In the past, it was often assumed without further thought that learners should be taught to approximate to General British (GB) or General American (GA). Students assumed that they ought to sound like a native speaker. Teachers and published materials worked on the assumption that the model should be the native speaker accent with the widest acceptance and prestige. Indeed, this point of view is still widely held today. However, many people now question this assumption. There are a number of reasons for this:
1. Students have different needs
Students do not all have the same needs. Some wish to integrate into a native speaker environment. Others wish to be intelligible in international contexts using English as a lingua franca. What is an appropriate model for one is not necessarily appropriate for the other.
2. Teachers have different accents
Teachers do not all have one of the prestige accents GB or GA. It would be unrealistic and unhelpful to expect them to fake an accent in class, or else avoid speaking altogether and use audio recordings instead. Within the classroom, the most realistic and appropriate model is probably the natural accent of you, the teacher.
3. Few students acquire exactly the accent of their model
Students do not necessarily acquire the model they aim for in any case. For instance, they may initially aim for GB, but in time they may decide to settle for something different, such as Spanish-accented English, if their L1 is Spanish. This may be for a negative reason – they decide that GB is unattainable in the time available, or it may be for a positive reason – they realise they would actually prefer to retain some of their own linguistic identity while speaking English.
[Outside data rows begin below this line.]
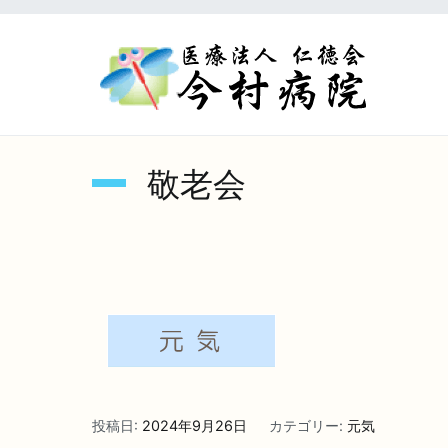
内
容
を
医療
ス
キ
ッ
プ
敬老会
投稿日:
2024年9月26日
カテゴリー:
元気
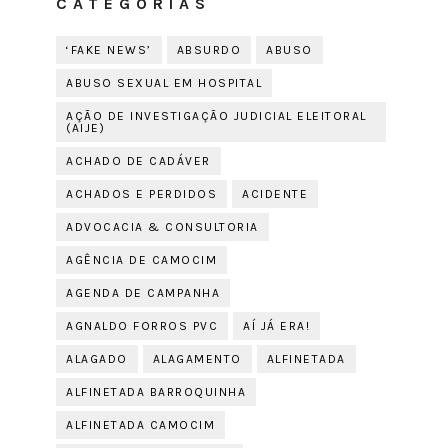
CATEGORIAS
‘FAKE NEWS’
ABSURDO
ABUSO
ABUSO SEXUAL EM HOSPITAL
AÇÃO DE INVESTIGAÇÃO JUDICIAL ELEITORAL
(AIJE)
ACHADO DE CADÁVER
ACHADOS E PERDIDOS
ACIDENTE
ADVOCACIA & CONSULTORIA
AGÊNCIA DE CAMOCIM
AGENDA DE CAMPANHA
AGNALDO FORROS PVC
AÍ JÁ ERA!
ALAGADO
ALAGAMENTO
ALFINETADA
ALFINETADA BARROQUINHA
ALFINETADA CAMOCIM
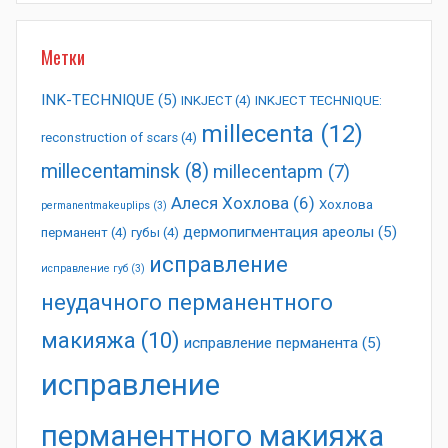
Метки
INK-TECHNIQUE
(5)
INKJECT
(4)
INKJECT TECHNIQUE:
millecenta
(12)
reconstruction of scars
(4)
millecentaminsk
(8)
millecentapm
(7)
Алеся Хохлова
(6)
Хохлова
permanentmakeuplips
(3)
дермопигментация ареолы
(5)
перманент
(4)
губы
(4)
исправление
исправление губ
(3)
неудачного перманентного
макияжа
(10)
исправление перманента
(5)
исправление
перманентного макияжа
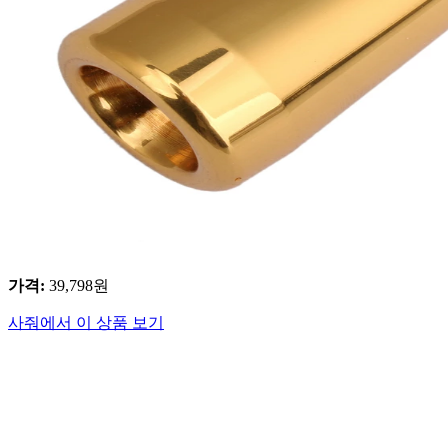
가격
:
39,798
원
사줘에서 이 상품 보기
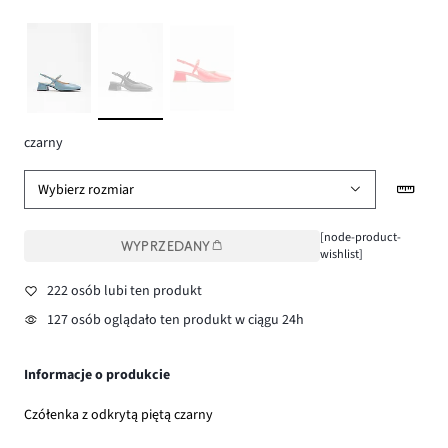
czarny
Wybierz rozmiar
[node-product-
WYPRZEDANY
wishlist]
222 osób lubi ten produkt
127 osób oglądało ten produkt w ciągu 24h
Informacje o produkcie
Czółenka z odkrytą piętą czarny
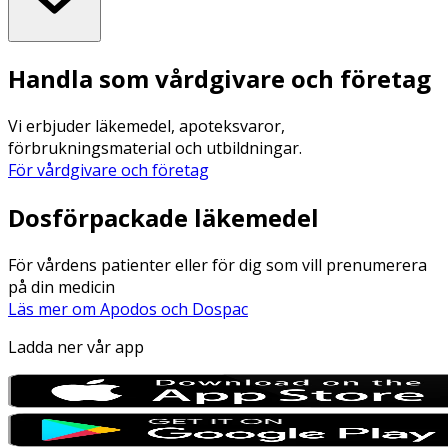
Handla som vårdgivare och företag
Vi erbjuder läkemedel, apoteksvaror,
förbrukningsmaterial och utbildningar.
För vårdgivare och företag
Dosförpackade läkemedel
För vårdens patienter eller för dig som vill prenumerera
på din medicin
Läs mer om Apodos och Dospac
Ladda ner vår app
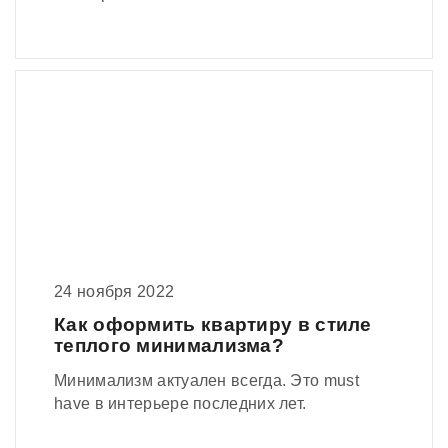
24 ноября 2022
Как оформить квартиру в стиле
теплого минимализма?
Минимализм актуален всегда. Это must
have в интерьере последних лет.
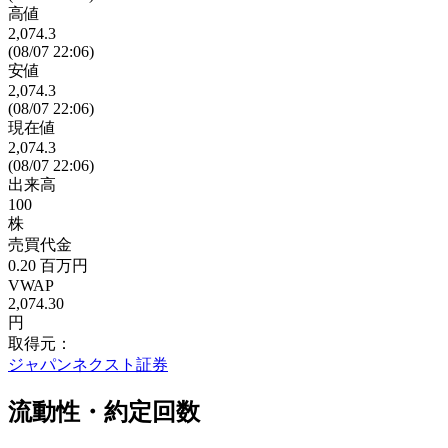
高値
2,074.3
(08/07 22:06)
安値
2,074.3
(08/07 22:06)
現在値
2,074.3
(08/07 22:06)
出来高
100
株
売買代金
0.20
百万円
VWAP
2,074.30
円
取得元：
ジャパンネクスト証券
流動性・約定回数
4. Students will need a receptive tolerance of a range of accents
Pronunciation is just as much about listening as speaking. As listeners, students will hear many accents, not just GB or GA, and so they need to be aware of some of the ways in which accents vary.
5. Prestige accents are not necessarily more intelligible
There is nothing intrinsically superior about GB or GA. Other accents, or blends of accents, may be equally intelligible. Prestige accents may gain their prestige for historical and social reasons which have no relevance for the language learner – we can’t simply assume that they are better without question.
In the PronPack collection, I have tried to be non-prescriptive about the accent model presented to students. For example, I have tried to be even-handed in the question of whether the students should pronounce the ‘r’ in words like hair, arm, fork and bird. In my own teaching, I try to make students aware of both possibilities and leave them to choose the alternative they prefer. I have designed the activities in PronPack to be ‘accent-proof’ with regard to the ‘r’ – they should work whether or not you pronounce it. In the teaching notes, I have included flexi notes to alert teachers to areas relevant to the activities which are particularly subject to accent variation.
It would however be impossible to make the materials 100% accent-proof. For instance, in the sound charts, there are different symbols for the vowels in boot and foot. However, for some Scottish speakers, these two vowel sounds are the same. In such instances, where relevant, I would expect the teacher to point out this fact to their students.
From what I have written above, I may have given the impression that as far as accent is concerned, anything goes. However, this is not what I am saying. A teacher may have an accent which is strongly local and not easily intelligible in other regions of the country – or world. This is clearly not a good model for most language learners. Such a teacher would be well-advised to modify their accent to minimize those aspects of it which cause difficulty for listeners outside their own locality. But in fact, people, and especially teachers, are usually well aware of these aspects of their local accents, and are capable of modifying their speech when necessary to accommodate to a non-local listener.
In summary, the point of view adopted in PronPack is as follows:
– PronPack does not prescribe any specific accent as the best model for pronunciation teaching. This will have to be left to your judgement.
– Many different accents, both native and non-native will be suitable, depending upon student needs and context.
– In many cases, the teacher’s own accent will be the best model, because the voice that the students will be most exposed to is probably the teachers, and provided that the teacher’s English is widely intelligible, it is a suitable model.